Nanotubes are commonly made from carbon and comprise graphite sheets seamlessly wrapped into cylinders. Nanotubes can be single-walled or multi-walled. Single-walled nanotubes (SWNTs) comprise single cylinders and represent nearly ideal one dimensional electronic structures. Multi-walled nanotubes (MWNTs) comprise multiple cylinders arranged concentrically. Typical dimensions are 1-3 nm for SWNTs and 20-100 nm for MWNTs.
Nanotubes can be either metallic or semiconducting depending on their structure. Traditional nanotubes are contaminated by metallic catalyst, which serve as root of grown nanotubes.
Traditional nanotubes are contaminated by metallic catalyst, which serve as root of grown nanotubes. Additional processes are needed to purify the as grown CNTs. This is a slow process and requires special training. Currently, researchers are focused on the slow, post-growth purification process.
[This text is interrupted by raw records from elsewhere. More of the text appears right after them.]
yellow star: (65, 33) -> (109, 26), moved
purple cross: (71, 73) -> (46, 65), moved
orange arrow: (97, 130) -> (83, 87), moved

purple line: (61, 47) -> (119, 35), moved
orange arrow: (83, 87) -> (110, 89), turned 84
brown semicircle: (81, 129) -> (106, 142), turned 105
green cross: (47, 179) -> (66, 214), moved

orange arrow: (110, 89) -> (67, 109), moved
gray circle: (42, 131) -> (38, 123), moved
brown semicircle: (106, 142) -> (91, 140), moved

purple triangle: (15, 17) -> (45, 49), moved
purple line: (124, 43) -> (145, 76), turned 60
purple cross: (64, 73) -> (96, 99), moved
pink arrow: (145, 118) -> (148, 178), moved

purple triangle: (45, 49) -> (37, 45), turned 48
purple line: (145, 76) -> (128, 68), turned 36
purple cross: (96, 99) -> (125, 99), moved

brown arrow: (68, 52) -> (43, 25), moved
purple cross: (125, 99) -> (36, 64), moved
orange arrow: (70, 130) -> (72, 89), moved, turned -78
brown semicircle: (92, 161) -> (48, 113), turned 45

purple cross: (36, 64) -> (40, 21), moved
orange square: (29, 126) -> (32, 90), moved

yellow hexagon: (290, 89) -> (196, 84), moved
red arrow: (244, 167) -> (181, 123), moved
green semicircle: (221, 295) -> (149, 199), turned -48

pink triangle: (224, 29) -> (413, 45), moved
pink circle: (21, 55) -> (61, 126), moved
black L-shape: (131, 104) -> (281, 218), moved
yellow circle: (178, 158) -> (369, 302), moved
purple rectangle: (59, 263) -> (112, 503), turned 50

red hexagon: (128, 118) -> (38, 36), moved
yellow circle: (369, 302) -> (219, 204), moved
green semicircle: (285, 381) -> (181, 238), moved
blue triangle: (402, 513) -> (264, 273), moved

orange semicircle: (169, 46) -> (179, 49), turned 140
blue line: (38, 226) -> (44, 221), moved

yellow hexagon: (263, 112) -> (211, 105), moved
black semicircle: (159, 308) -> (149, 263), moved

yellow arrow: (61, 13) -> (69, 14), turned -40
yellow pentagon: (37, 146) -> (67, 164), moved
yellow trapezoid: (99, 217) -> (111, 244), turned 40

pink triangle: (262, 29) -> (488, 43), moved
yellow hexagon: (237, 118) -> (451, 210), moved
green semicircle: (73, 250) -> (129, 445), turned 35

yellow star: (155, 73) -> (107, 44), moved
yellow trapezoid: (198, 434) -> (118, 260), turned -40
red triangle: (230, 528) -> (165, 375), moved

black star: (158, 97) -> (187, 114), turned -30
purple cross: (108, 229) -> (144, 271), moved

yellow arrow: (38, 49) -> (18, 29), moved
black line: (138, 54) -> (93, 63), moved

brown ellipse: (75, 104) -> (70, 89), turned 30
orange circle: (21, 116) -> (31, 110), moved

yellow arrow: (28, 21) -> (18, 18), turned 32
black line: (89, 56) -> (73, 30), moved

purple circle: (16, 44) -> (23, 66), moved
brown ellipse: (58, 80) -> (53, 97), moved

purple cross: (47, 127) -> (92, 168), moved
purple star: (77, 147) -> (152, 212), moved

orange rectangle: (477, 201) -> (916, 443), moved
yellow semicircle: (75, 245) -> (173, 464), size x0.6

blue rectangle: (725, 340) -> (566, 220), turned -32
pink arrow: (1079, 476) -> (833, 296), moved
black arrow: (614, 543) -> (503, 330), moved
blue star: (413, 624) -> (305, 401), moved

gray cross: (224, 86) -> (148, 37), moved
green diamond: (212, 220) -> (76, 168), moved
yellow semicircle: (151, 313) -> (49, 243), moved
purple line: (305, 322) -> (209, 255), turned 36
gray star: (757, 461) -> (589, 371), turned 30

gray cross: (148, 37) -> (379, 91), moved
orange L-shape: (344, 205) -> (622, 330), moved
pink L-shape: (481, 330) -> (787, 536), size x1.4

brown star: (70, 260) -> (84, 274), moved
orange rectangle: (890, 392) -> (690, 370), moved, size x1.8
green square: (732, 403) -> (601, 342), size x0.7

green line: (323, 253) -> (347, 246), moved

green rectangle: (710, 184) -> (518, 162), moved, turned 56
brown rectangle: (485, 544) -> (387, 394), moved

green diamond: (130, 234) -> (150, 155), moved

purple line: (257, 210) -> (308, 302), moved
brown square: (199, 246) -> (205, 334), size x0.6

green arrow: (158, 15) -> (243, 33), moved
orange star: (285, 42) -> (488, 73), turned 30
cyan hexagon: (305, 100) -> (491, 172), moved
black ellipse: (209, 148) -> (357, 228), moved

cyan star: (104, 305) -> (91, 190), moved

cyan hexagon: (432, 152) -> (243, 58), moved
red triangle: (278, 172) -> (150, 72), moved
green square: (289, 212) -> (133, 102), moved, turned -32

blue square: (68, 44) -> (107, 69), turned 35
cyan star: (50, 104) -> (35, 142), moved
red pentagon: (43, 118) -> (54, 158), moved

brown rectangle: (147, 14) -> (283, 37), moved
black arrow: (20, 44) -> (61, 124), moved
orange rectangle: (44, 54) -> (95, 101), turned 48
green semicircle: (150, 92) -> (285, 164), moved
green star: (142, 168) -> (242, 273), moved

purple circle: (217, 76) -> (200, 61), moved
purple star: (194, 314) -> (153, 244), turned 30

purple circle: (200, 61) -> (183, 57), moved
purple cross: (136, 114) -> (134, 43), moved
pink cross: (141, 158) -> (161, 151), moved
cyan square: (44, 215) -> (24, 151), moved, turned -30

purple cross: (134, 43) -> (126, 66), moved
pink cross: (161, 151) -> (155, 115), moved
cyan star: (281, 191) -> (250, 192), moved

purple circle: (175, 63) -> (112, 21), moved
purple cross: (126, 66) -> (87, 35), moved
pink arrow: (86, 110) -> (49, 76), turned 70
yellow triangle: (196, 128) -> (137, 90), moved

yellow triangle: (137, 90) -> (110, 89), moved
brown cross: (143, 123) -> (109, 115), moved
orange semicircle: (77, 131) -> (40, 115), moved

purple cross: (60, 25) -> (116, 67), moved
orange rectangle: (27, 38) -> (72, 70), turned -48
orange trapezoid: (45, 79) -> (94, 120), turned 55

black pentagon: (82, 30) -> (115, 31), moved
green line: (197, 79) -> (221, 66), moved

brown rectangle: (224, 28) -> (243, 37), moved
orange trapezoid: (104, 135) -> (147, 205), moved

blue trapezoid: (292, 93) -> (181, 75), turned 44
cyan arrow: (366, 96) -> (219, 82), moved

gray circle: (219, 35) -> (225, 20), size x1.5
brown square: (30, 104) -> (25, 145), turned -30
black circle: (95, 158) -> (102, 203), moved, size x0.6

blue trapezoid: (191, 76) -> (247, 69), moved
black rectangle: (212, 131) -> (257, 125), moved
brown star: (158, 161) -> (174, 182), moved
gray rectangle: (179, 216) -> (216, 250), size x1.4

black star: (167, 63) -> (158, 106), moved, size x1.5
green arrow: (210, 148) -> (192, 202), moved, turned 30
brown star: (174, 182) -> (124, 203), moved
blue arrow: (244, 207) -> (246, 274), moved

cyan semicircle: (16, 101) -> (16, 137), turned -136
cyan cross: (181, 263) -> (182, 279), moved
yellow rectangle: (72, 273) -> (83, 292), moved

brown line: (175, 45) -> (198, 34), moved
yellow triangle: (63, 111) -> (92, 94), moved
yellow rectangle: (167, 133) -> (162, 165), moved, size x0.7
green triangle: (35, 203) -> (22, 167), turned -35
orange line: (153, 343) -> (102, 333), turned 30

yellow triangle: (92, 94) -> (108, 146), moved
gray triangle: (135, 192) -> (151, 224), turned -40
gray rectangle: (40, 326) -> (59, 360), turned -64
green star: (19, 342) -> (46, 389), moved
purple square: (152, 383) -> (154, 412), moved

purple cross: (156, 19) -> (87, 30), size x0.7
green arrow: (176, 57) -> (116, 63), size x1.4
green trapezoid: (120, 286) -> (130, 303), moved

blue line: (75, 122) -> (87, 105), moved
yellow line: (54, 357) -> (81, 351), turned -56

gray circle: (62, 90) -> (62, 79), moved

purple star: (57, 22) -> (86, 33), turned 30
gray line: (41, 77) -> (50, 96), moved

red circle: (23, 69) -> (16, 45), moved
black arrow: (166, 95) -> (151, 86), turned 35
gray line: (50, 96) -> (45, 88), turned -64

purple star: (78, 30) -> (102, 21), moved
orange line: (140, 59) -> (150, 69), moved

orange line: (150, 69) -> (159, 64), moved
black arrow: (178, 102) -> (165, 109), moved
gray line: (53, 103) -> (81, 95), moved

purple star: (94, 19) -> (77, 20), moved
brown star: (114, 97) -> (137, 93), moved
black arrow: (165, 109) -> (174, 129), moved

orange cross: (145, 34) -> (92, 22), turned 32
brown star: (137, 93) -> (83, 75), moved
In addition, another challenge facing nanotube synthesis today is that all methods result in a heterogeneous mixture of different nanotube diameters and chiralities. More specifically, all known synthesis methods results in a mixture of (n,m) indices, where (n,m) describes the crystal structure of the nanotubes. Both semiconducting and metallic nanotubes are present in the mixture. Of the semiconducting nanotubes, different diameters lead to different band gaps, affecting the electronic properties.
Thus, it is desirable to provide a method of nanotube systhesis that results in a homogeneous mixture of nanotubes having the same diameters and chiralities, and avoids the slowness and the impurities or defects that are usually encountered with the process for as-grown carbon nanotubes.